3. The Pain of Being Catfished
In the 2010 documentary film Catfish, a young photographer in New York City is contacted online by an admirer of his work. The admirer, who turns out to be a young girl, paints pictures of his photographs. They talk online. He gets to know her family, including an attractive sister with whom he develops a romantic attachment. The romantic couple talks by phone. The photographer is excited, aroused, and in love. But there are holes in her story, and he is sophisticated enough to be suspicious of online romance.
The film’s title has become a verb—to be “catfished.” It means to be deceived by an anonymous online correspondent. A couple of years ago, there was a breaking news story that a prominent football player, Manti Te’o, a candidate for the Heisman trophy who had garnered sympathy (and possibly Heisman votes) with stories of a cancer-ridden girlfriend, had been catfished. The girl did not exist. It turned out that he had only known her online.
People were angry. They demanded to know if the football player was in on the ruse. It was a situation reminiscent of the questions raised about the supposedly hysterical women who performed their suggestive gyrations at Salpetriere hospital.
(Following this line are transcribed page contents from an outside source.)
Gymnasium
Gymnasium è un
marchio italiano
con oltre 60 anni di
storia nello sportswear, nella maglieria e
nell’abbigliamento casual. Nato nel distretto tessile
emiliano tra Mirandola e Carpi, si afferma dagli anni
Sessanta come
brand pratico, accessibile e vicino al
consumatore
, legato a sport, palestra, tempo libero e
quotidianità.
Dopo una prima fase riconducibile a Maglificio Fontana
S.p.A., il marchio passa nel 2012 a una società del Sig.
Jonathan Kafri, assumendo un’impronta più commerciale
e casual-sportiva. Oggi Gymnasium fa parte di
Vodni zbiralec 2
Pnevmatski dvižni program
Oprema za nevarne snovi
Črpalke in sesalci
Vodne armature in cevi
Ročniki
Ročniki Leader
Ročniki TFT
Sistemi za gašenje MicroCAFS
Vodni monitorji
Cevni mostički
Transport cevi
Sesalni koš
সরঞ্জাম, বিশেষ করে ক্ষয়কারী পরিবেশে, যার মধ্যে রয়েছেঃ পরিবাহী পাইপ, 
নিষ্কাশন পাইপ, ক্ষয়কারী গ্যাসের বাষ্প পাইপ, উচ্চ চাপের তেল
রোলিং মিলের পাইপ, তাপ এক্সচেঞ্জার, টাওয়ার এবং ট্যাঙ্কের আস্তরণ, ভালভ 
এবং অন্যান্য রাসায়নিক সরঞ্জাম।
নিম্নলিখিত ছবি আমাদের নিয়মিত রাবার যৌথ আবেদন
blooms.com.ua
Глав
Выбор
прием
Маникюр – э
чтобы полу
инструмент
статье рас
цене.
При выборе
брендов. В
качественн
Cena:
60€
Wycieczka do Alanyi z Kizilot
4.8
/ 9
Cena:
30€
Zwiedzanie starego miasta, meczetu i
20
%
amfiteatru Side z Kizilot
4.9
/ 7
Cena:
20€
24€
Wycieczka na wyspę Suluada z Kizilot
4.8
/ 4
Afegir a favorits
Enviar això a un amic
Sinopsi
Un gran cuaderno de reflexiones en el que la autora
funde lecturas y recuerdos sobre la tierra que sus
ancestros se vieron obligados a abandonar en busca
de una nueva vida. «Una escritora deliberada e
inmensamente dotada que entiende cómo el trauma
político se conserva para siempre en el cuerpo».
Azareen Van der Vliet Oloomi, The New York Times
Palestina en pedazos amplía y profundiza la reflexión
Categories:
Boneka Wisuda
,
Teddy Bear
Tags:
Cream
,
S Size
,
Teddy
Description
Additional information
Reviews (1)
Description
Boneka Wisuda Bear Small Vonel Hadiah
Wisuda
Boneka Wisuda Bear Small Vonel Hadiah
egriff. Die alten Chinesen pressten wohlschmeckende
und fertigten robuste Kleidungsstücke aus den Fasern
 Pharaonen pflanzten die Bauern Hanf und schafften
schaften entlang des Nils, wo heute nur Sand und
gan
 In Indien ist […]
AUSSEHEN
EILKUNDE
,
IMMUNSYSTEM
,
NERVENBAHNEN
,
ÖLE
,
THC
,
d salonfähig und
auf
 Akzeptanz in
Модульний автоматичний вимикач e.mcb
Jean-Martin Charcot, the famous nineteenth century neurologist, created a sensation at the Salpetriere asylum in Paris with his use of hypnosis to theatrically demonstrate hysterical symptoms in women. While some excited spectators, including a young Sigmund Freud, believed Charcot had gained access to a new chamber of the mind, others suspected that the women were simply suggestible naïfs or self-serving performers.
Did they know? Were they faking? Or was it something more ambiguous? A way of endowing the hypnotist with power in order to be free to perform sexual acts without consequence or responsibility? A way of engaging in a union with an imagined, and omnipotent, other?
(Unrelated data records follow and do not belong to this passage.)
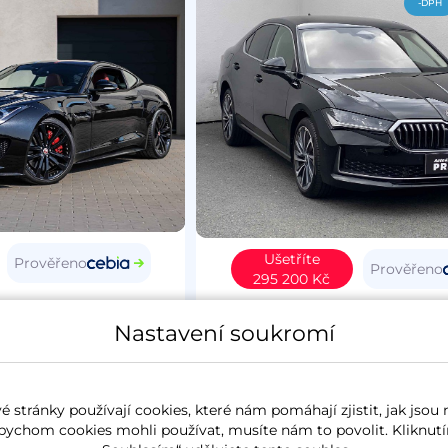
-DPH
Ušetříte
Prověřeno
Prověřeno
295 200 Kč
Type
2015
Škoda Superb IV
20
Nastavení soukromí
4
benzín
37 627 km
L&K
koupeno nové v ČR
2.0 TSi
195 kW
4x4
benzín
6 257 k
 stránky používají cookies, které nám pomáhají zjistit, jak jsou 
panorama
koupeno nové v ČR
zánovn
bychom cookies mohli používat, musíte nám to povolit. Kliknutí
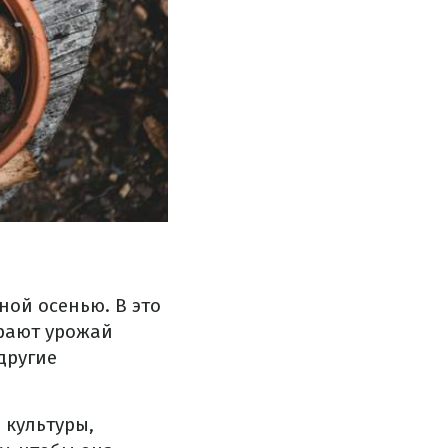
ной осенью. В это
ирают урожай
другие
 культуры,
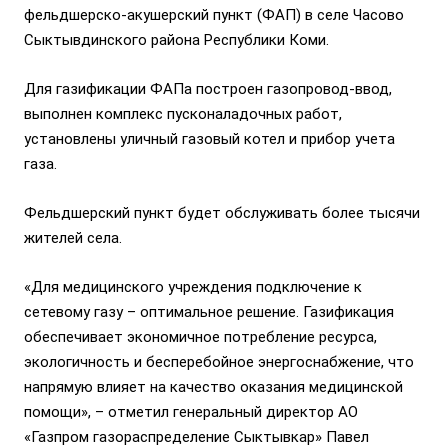
фельдшерско-акушерский пункт (ФАП) в селе Часово
Сыктывдинского района Республики Коми.
Для газификации ФАПа построен газопровод-ввод,
выполнен комплекс пусконаладочных работ,
установлены уличный газовый котел и прибор учета
газа.
Фельдшерский пункт будет обслуживать более тысячи
жителей села.
«Для медицинского учреждения подключение к
сетевому газу – оптимальное решение. Газификация
обеспечивает экономичное потребление ресурса,
экологичность и бесперебойное энергоснабжение, что
напрямую влияет на качество оказания медицинской
помощи», – отметил генеральный директор АО
«Газпром газораспределение Сыктывкар» Павел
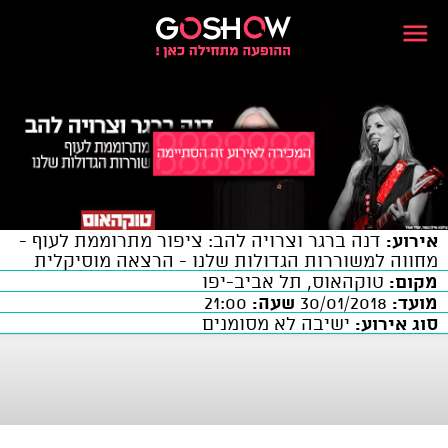
אירוע:
דנה ברגר וצרויה להב: ציפור מתרוממת לעוף -
מחווה למשוררות הגדולות שלנו - הרצאה מוסיקלית
מקום:
טוקהאוס, תל אביב-יפו
מועד:
30/01/2018
שעה:
21:00
סוג אירוע:
ישיבה לא מסומנים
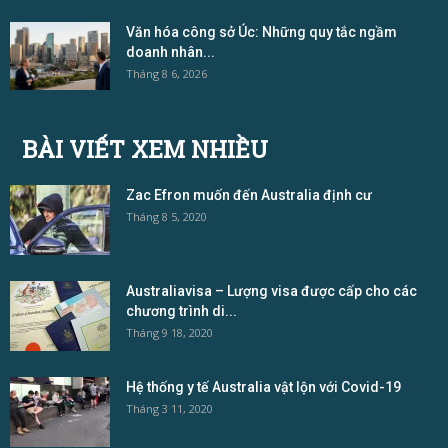
Văn hóa công sở Úc: Những quy tắc ngầm
doanh nhân...
Tháng 8 6, 2026
BÀI VIẾT XEM NHIỀU
Zac Efron muốn đến Australia định cư
Tháng 8 5, 2020
Australiavisa – Lượng visa được cấp cho các
chương trình di...
Tháng 9 18, 2020
Hệ thống y tế Australia vật lộn với Covid-19
Tháng 3 11, 2020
Back in the film, the young photographer travels with his friend to the family’s home in Michigan. They discover a woman living with her kind but limited husband, a young daughter, and a severely handicapped son. It becomes clear that the woman has invented all of the identities that the young man had encountered, including his love interest.
For a while, the two attempt to interact. The deceptions are known but unacknowledged. Finally, he gently confronts her. She admits the ruse without remorse, but also without self-pity. After a moment, he asks her to speak in the voice of his imagined lover one last time, and she complies. In that moment, in their longing, searching looks, you can see them recapture, however fleetingly, the virtual reality of their love.
Further Reading:
- FERENCZI S. (1913) Stages in the development of the sense of reality. In: Sex in Psychoanalysis. Ferenczi S and Jones E. Boston, MA: The Gorham Press (1916).
- FREUD S. (1908[1907]) Creative writers and day-dreaming. 9:141-154. London: Hogarth Press, 1958.
- MARKOFF J. (2009) Scientists worry machines may outsmart man. New York Times. 7.25.2009.
- WINNICOTT DW. (1965). The Maturational Processes and the Facilitating Environment. London: The Hogarth Press and the Institute of Psychoanalysis.
- LOEWALD HW. (1975) Psychoanalysis as an art and the fantasy character of the psychoanalytic situation. JAPA, 23:277-299.
- TURKLE S. (2011) Alone Together: Why We Expect More from Technology and Less from Each Other. New York, NY: Basic Books.